Construction of two new showpiece power plants began in 2007, but they are still not fully functional, 15 years down the track, and are billions over budget. One was completed in 2019, five years late, but was knocked out of action shortly after by a blast that resulted from ‘management failures’.

Ramaphosa’s accession to the presidency in 2018, replacing the notoriously corrupt Jacob Zuma, raised hopes of a turnaround at Eskom and elsewhere, but his redemptive impact has been indiscernible. Eskom’s latest CEO, Andre de Ruyter, resigned in early 2023 after blowing the whistle on criminal syndicates that had effectively taken over power stations and whose reach extended from the lowliest employees to the deputy president. De Ruyter has also alleged that the intelligence service was deployed against him when he was investigating the rot. Unsurprisingly, he hasn’t been thanked by the government, but instead threatened with legal action for publishing a tell-all book—a mere fleabite after having survived an attempted arsenic poisoning the day after he tendered his resignation.

Eskom is a microcosm of South Africa’s failures because its flaws are paralleled in every sector, at every level of society. The problem begins at the top but doesn’t end there. Just as Mandela’s administration was warned time and again of the power-deficit bear-trap—and then fell right into it—the African National Congress has ignored the lessons post-liberation Africa had taught ad nauseum, beginning in the 1960s.

As the inheritor of the last country to free itself of white rule, the ANC was not short of poor examples. It abdicated the opportunity to lead, instead submitting itself as a vehicle for instant gratification: it rewarded comrades from the struggle with patronage (the first priority) while splurging in the early days on populist promises (a subsidiary concern), just as Robert Mugabe and others had done to its north. In the process, both elements, patronage and populism, corrupted the process of Africanisation, prioritising speed and political orientation over capacity. Layers of perverse incentives have multiplied, creating a socioeconomic ‘operating system’ that rewards criminality, small and large, and penalises the diligent, black and white.

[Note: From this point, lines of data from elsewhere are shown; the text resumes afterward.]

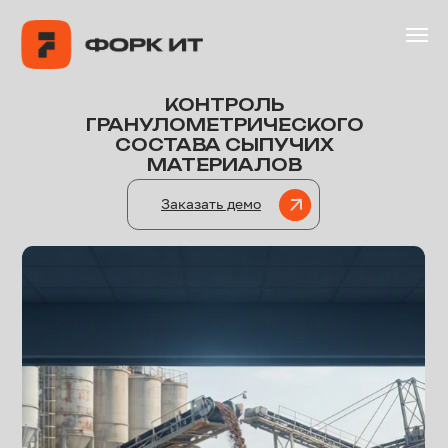
ГЛАВНАЯ
ПРОДУ
КОНТРОЛЬ
Связ
ГРАНУЛОМЕТРИЧЕСКОГО
СОСТАВА СЫПУЧИХ
МАТЕРИАЛОВ
Заказать демо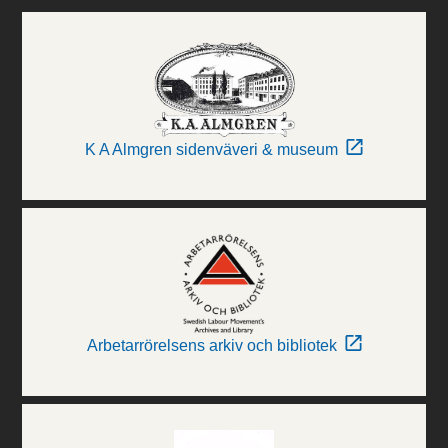
K A Almgren sidenväveri & museum
Arbetarrörelsens arkiv och bibliotek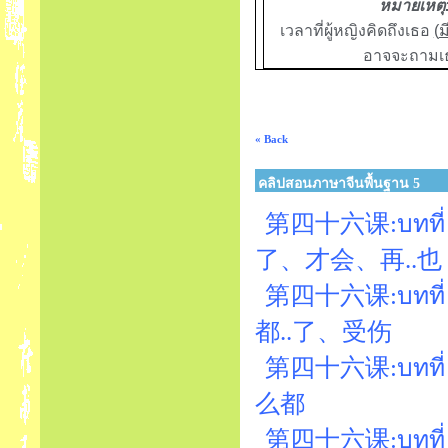
หมายเหตุ
เวลาที่ผู้หญิงคิดถึงเธอ
(
ม
อาจจะถามเธอ
« Back
คลิปสอนภาษาจีนพื้นฐาน 5
第四十六课:บทที่ 46
了、才会、再..也
第四十六课:บทที่ 46
都..了、受伤
第四十六课:บทที่ 46
么都
第四十六课:บทที่ 4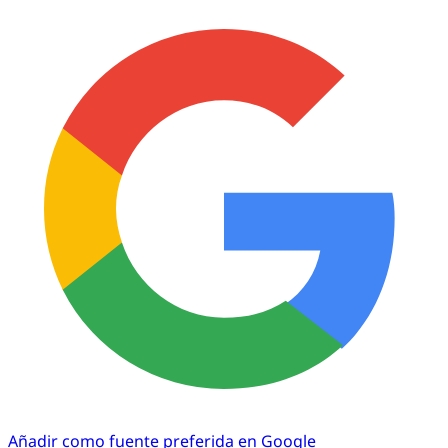
Añadir como fuente preferida en Google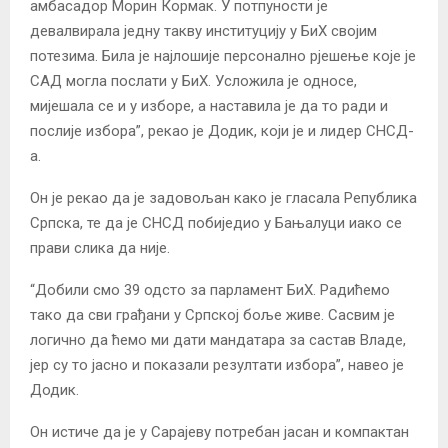
амбасадор Морин Кормак. У потпуности је
девалвирала једну такву институцију у БиХ својим
потезима. Била је најлошије персонално рјешење које је
САД могла послати у БиХ. Усложила је односе,
мијешала се и у изборе, а наставила је да то ради и
послије избора”, рекао је Додик, који је и лидер СНСД-
а.
Он је рекао да је задовољан како је гласала Република
Српска, те да је СНСД побиједио у Бањалуци иако се
прави слика да није.
“Добили смо 39 одсто за парламент БиХ. Радићемо
тако да сви грађани у Српској боље живе. Сасвим је
логично да ћемо ми дати мандатара за састав Владе,
јер су то јасно и показали резултати избора”, навео је
Додик.
Он истиче да је у Сарајеву потребан јасан и компактан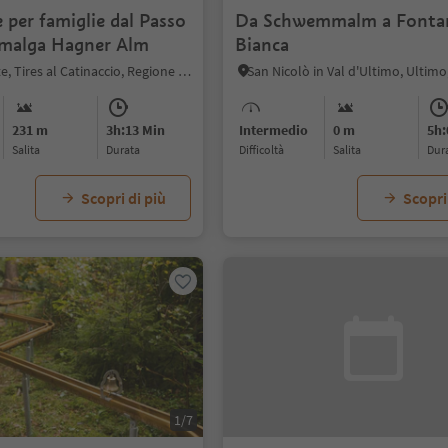
 per famiglie dal Passo
Da Schwemmalm a Fonta
a malga Hagner Alm
Bianca
Nova Levante, Tires al Catinaccio, Regione dolomitica Alpe di Siusi
231 m
3h:13 Min
Intermedio
0 m
5h:
Salita
durata
Difficoltà
Salita
dur
Scopri di più
Scopri
1/7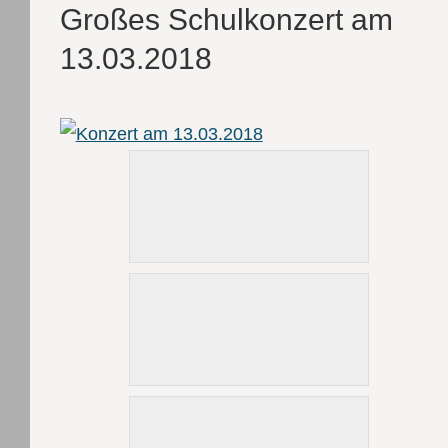
Großes Schulkonzert am
13.03.2018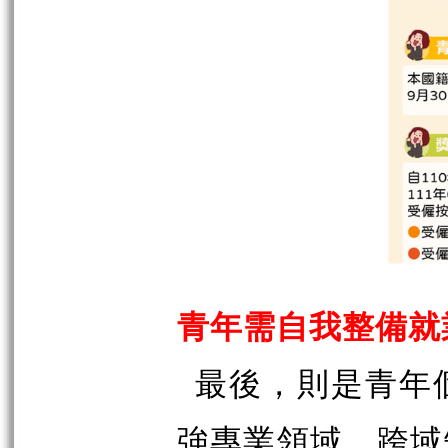
青年需自我整備就
最後，則是青年
強專業領域、跨域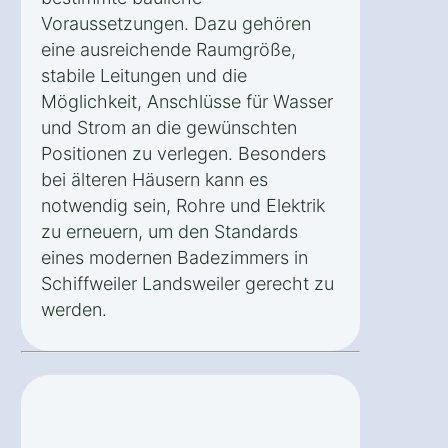
Voraussetzungen. Dazu gehören
eine ausreichende Raumgröße,
stabile Leitungen und die
Möglichkeit, Anschlüsse für Wasser
und Strom an die gewünschten
Positionen zu verlegen. Besonders
bei älteren Häusern kann es
notwendig sein, Rohre und Elektrik
zu erneuern, um den Standards
eines modernen Badezimmers in
Schiffweiler Landsweiler gerecht zu
werden.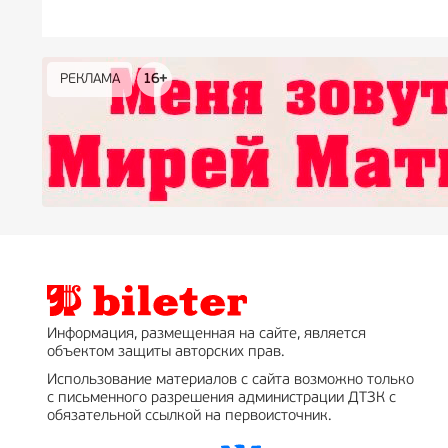
РЕКЛАМА
РЕКЛАМА
РЕКЛАМА
РЕКЛАМА
РЕКЛАМА
РЕКЛАМА
16+
16+
12+
18+
0+
Информация, размещенная на сайте, является
объектом защиты авторских прав.
Использование материалов с сайта возможно только
с письменного разрешения администрации ДТЗК с
обязательной ссылкой на первоисточник.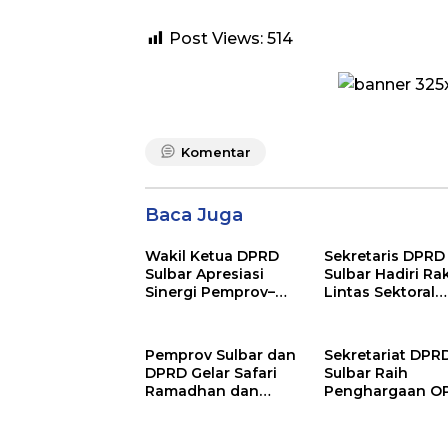
Post Views:
514
Komentar
Baca Juga
Wakil Ketua DPRD
Sekretaris DPRD
Sulbar Apresiasi
Sulbar Hadiri Ra
Sinergi Pemprov–
Lintas Sektoral
Pemkab Mamuju
Persiapan Opera
Ketupat 2026
Pemprov Sulbar dan
Sekretariat DPR
DPRD Gelar Safari
Sulbar Raih
Ramadhan dan
Penghargaan O
Kunjungi Proyek
Muzakki Terbaik
Pembangunan di
2025
Pasangkayu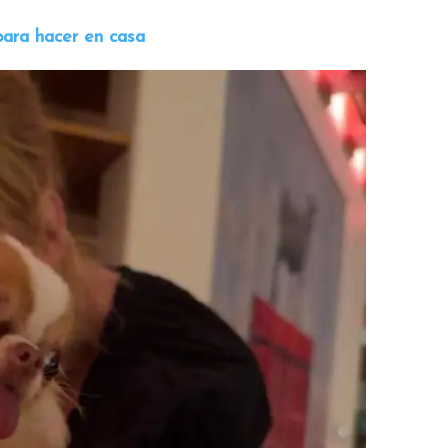
ara hacer en casa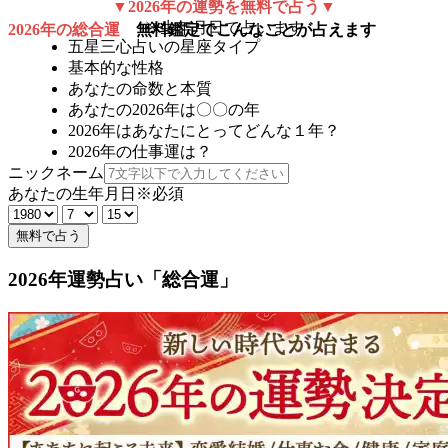
▼2026年の運勢を無料で占う▼
※生年月日で占います
2026年の総合運
無料鑑定でこんなことが占えます
五星三心占いの星座タイプ
基本的な性格
あなたの命数と本質
あなたの2026年は〇〇の年
2026年はあなたにとってどんな１年？
2026年の仕事運は？
ニックネーム
あなたの生年月日
※必須
無料で占う
2026年運勢占い「総合運」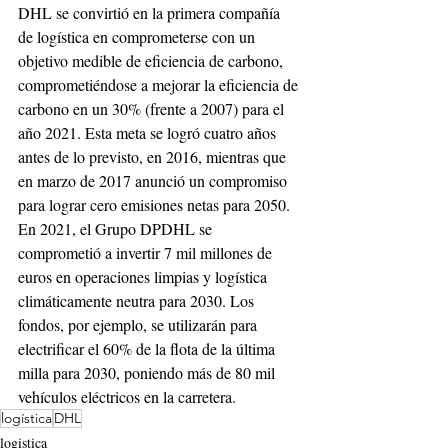
DHL se convirtió en la primera compañía 
de logística en comprometerse con un 
objetivo medible de eficiencia de carbono, 
comprometiéndose a mejorar la eficiencia de 
carbono en un 30% (frente a 2007) para el 
año 2021. Esta meta se logró cuatro años 
antes de lo previsto, en 2016, mientras que 
en marzo de 2017 anunció un compromiso 
para lograr cero emisiones netas para 2050. 
En 2021, el Grupo DPDHL se 
comprometió a invertir 7 mil millones de 
euros en operaciones limpias y logística 
climáticamente neutra para 2030. Los 
fondos, por ejemplo, se utilizarán para 
electrificar el 60% de la flota de la última 
milla para 2030, poniendo más de 80 mil 
vehículos eléctricos en la carretera.
logística
DHL
logistica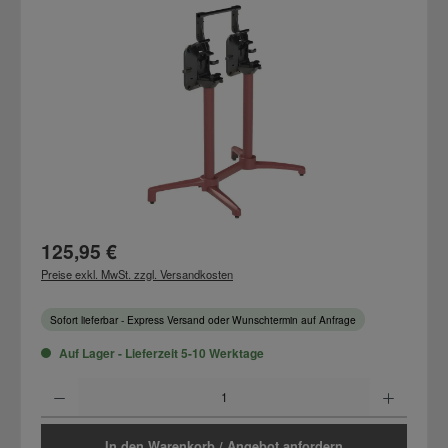
Bildergalerie überspringen
Regulärer Preis:
125,95 €
Preise exkl. MwSt. zzgl. Versandkosten
Sofort lieferbar - Express Versand oder Wunschtermin auf Anfrage
Auf Lager - Lieferzeit 5-10 Werktage
Produkt Anzahl: Gib den gewünschten Wert ein oder benutze die Schaltflächen um d
In den Warenkorb / Angebot anfordern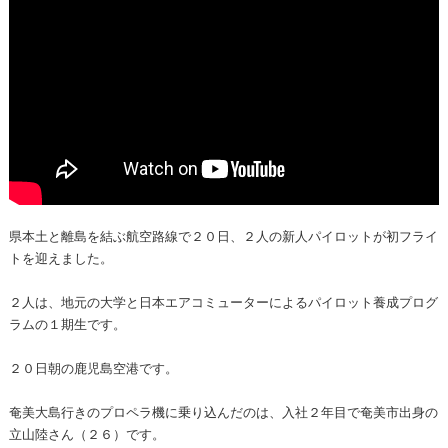
県本土と離島を結ぶ航空路線で２０日、２人の新人パイロットが初フライ
トを迎えました。
２人は、地元の大学と日本エアコミューターによるパイロット養成プログ
ラムの１期生です。
２０日朝の鹿児島空港です。
奄美大島行きのプロペラ機に乗り込んだのは、入社２年目で奄美市出身の
立山陸さん（２６）です。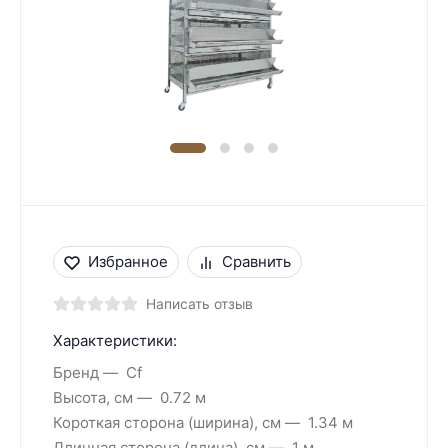
Избранное
Сравнить
Написать отзыв
Характеристики:
Бренд
Cf
Высота, см
0.72 м
Короткая сторона (ширина), см
1.34 м
Длинная сторона (длина), см
1 м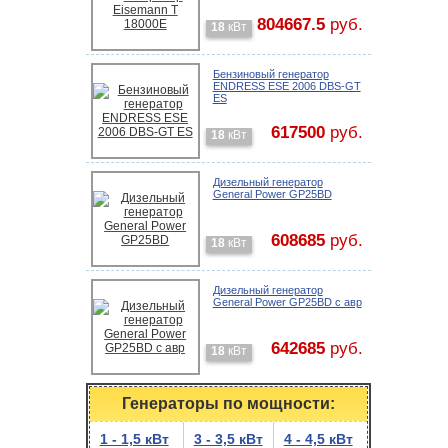
804667.5
руб.
18
кВт
Бензиновый генератор
ENDRESS ESE 2006 DBS-GT
ES
617500
руб.
18
кВт
Дизельный генератор
General Power GP25BD
608685
руб.
18
кВт
Дизельный генератор
General Power GP25BD с авр
642685
руб.
18
кВт
Генераторы по мощности:
1 - 1,5 кВт
3 - 3,5 кВт
4 - 4,5 кВт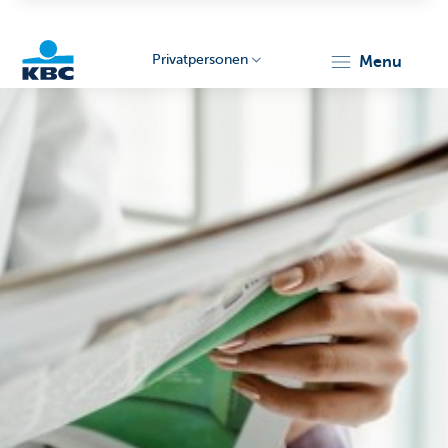
Privatpersonen
menu
KBC
Particulieren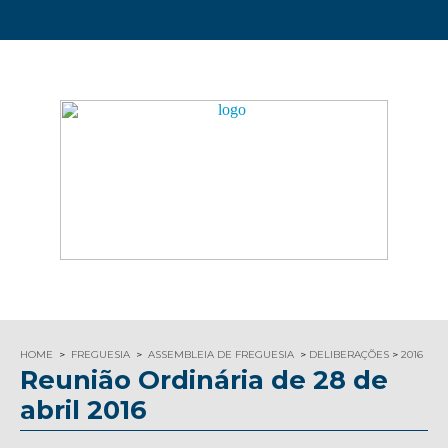
HOME
FREGUESIA
ASSEMBLEIA DE FREGUESIA
DELIBERAÇÕES
2016
Reunião Ordinária de 28 de
abril 2016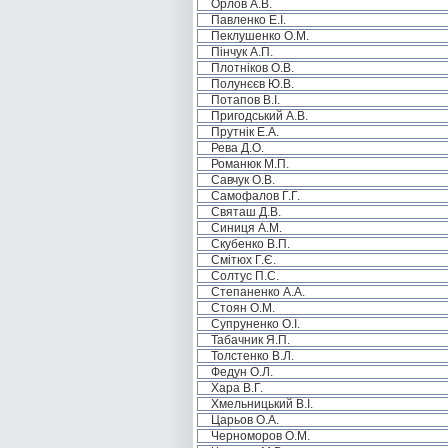
Орлов А.В.
Павленко Е.І.
Пеклушенко О.М.
Пінчук А.П.
Плотніков О.В.
Полунєєв Ю.В.
Потапов В.І.
Пригодський А.В.
Прутнік Е.А.
Рева Д.О.
Романюк М.П.
Савчук О.В.
Самофалов Г.Г.
Святаш Д.В.
Синиця А.М.
Скубенко В.П.
Смітюх Г.Є.
Солтус П.С.
Степаненко А.А.
Стоян О.М.
Супруненко О.І.
Табачник Я.П.
Толстенко В.Л.
Федун О.Л.
Хара В.Г.
Хмельницький В.І.
Царьов О.А.
Черноморов О.М.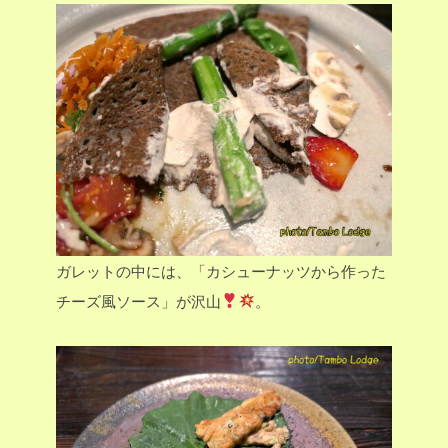
ガレットの中には、「カシューナッツから作った
チーズ風ソース」が沢山
。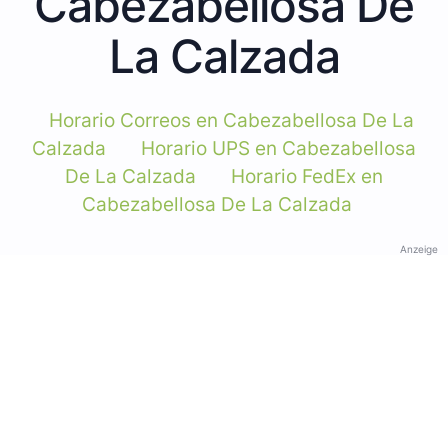
Cabezabellosa De
La Calzada
Horario Correos en Cabezabellosa De La
Calzada
Horario UPS en Cabezabellosa
De La Calzada
Horario FedEx en
Cabezabellosa De La Calzada
Anzeige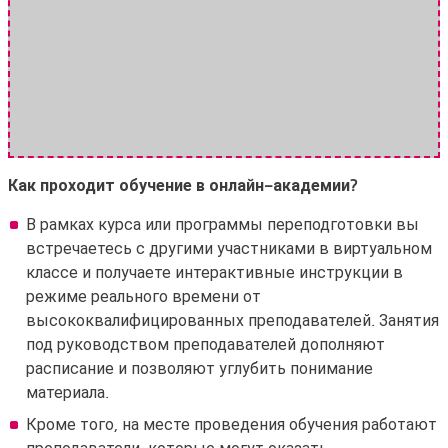
Как проходит обучение в онлайн-академии?
В рамках курса или программы переподготовки вы
встречаетесь с другими участниками в виртуальном
классе и получаете интерактивные инструкции в
режиме реального времени от
высококвалифицированных преподавателей. Занятия
под руководством преподавателей дополняют
расписание и позволяют углубить понимание
материала.
Кроме того, на месте проведения обучения работают
преподаватели, которые могут оказать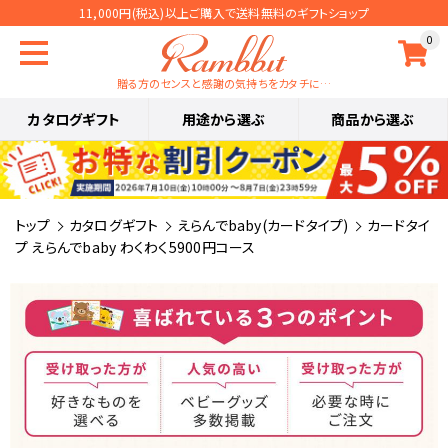
11,000円(税込)以上ご購入で送料無料のギフトショップ
0
贈る方のセンスと感謝の気持ちをカタチに…
カタログギフト
用途から選ぶ
商品から選ぶ
トップ
カタログギフト
えらんでbaby(カードタイプ)
カードタイ
プ えらんでbaby わくわく5900円コース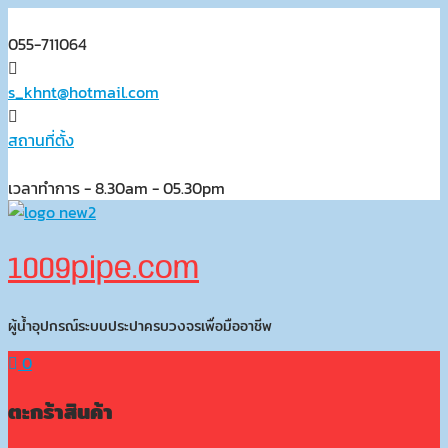
Skip
to
055-711064
content
s_khnt@hotmail.com
สถานที่ตั้ง
เวลาทำการ - 8.30am - 05.30pm
1009pipe.com
ผู้น้ำอุปกรณ์ระบบประปาครบวงจรเพื่อมืออาชีพ
0
ตะกร้าสินค้า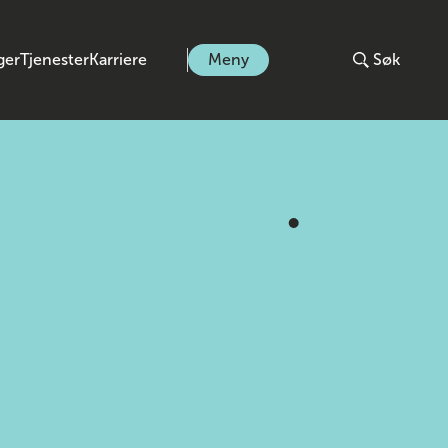
ger
Tjenester
Karriere
Meny
Søk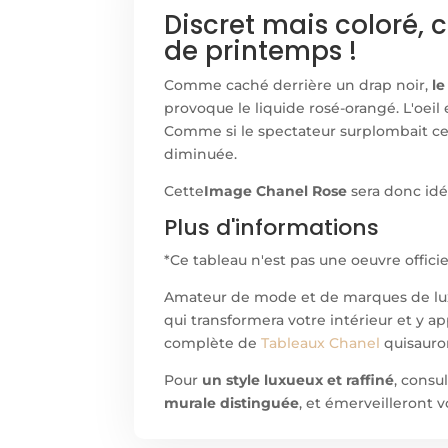
Discret mais coloré, 
de printemps !
Comme caché derrière un drap noir,
l
provoque le liquide rosé-orangé. L'oei
Comme si le spectateur surplombait ce 
diminuée.
Cette
Image Chanel Rose
sera donc idé
Plus d'informations
*Ce tableau n'est pas une oeuvre offici
Amateur de mode et de marques de lux
qui transformera votre intérieur et y a
complète de
Tableaux Chanel
quisaur
Pour
un style luxueux et raffiné
, cons
murale distinguée
, et émerveilleront v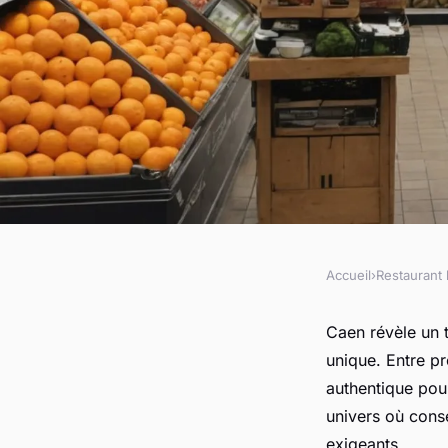
Accueil
›
Restaurant 
RESTAURANT BAR
À la découverte des 
Caen révèle un 
unique. Entre pr
l'épicerie fine à cae
authentique pour
univers où conse
exigeants.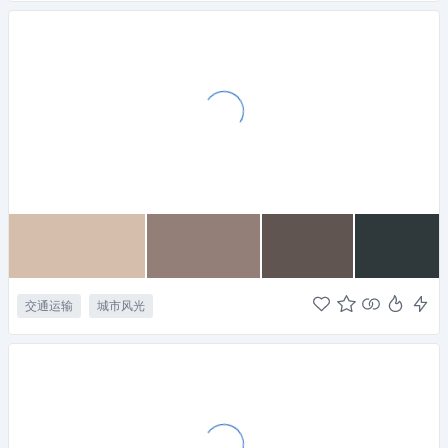
交通运输
城市风光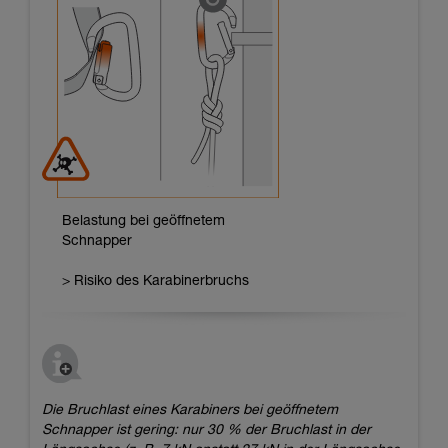
Belastung bei geöffnetem
Schnapper
> Risiko des Karabinerbruchs
Die Bruchlast eines Karabiners bei geöffnetem
Schnapper ist gering: nur 30 % der Bruchlast in der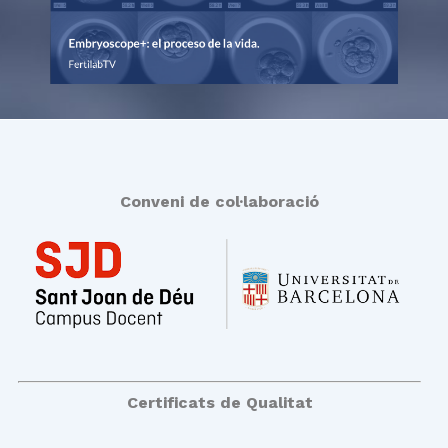
Conveni de col·laboració
Certificats de Qualitat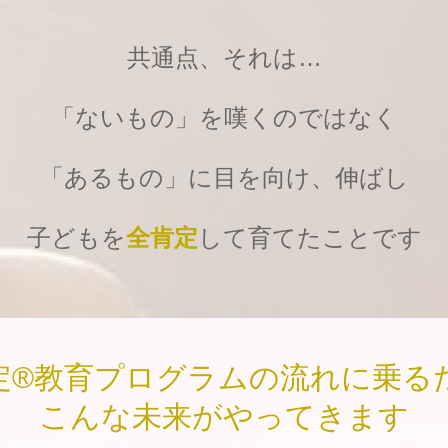
お客様の声
共通点、それは…
BLOG
「ないもの」を嘆くのではなく
「あるもの」に目を向け、伸ばし
子どもを
全肯定
して育てたことです
定®︎教育プログラムの流れに乗る
こんな未来がやってきます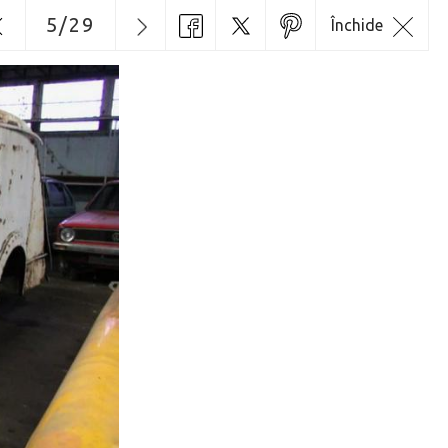
5
/
29
Închide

But this is not simply a tale of malfeasance, lawlessness and the gradual erosion of the common good. That would be to mistake symptom for cause, just as it would be to place the country’s woes at Eskom’s doorstep. Significant philosophical threads run through it all. A vast overestimation of apartheid’s capitalist fat reserves is one of them. Power stations weren’t built, the comrades were allowed to loot, and poorly equipped managers were appointed to complex roles because it was assumed that there was more than enough to go around—that the coffers could comfortably absorb the losses. It’s the same outlook that led to de Ruyter—against a backdrop in which Eskom’s debt had ballooned from US$2 billion in 2007 to US$25 billion in 2020—being told by a senior minister ‘to be pragmatic … to enable some people to eat a little bit’.

An unwillingness to engage with the mechanics of development is another attitudinal root. In the minds of many, the road to economic transformation has always been redistributive rather than cumulative and generational. But South Africa’s economy has never been large enough to reproduce white wealth via transfer, nor do such methods address the challenge of sustainability. Indeed, they war against it.

It’s been said that Eskom is too big to fail. The same words have been used on many occasions of South Africa. But with size comes momentum. The disease that has ravaged it is too extensive for it not to fail. Measured against even the most modest hopes that greeted the advent of the ANC’s rule, that has, in fact, already happened. The questions that remain are about the shape, rate and magnitude.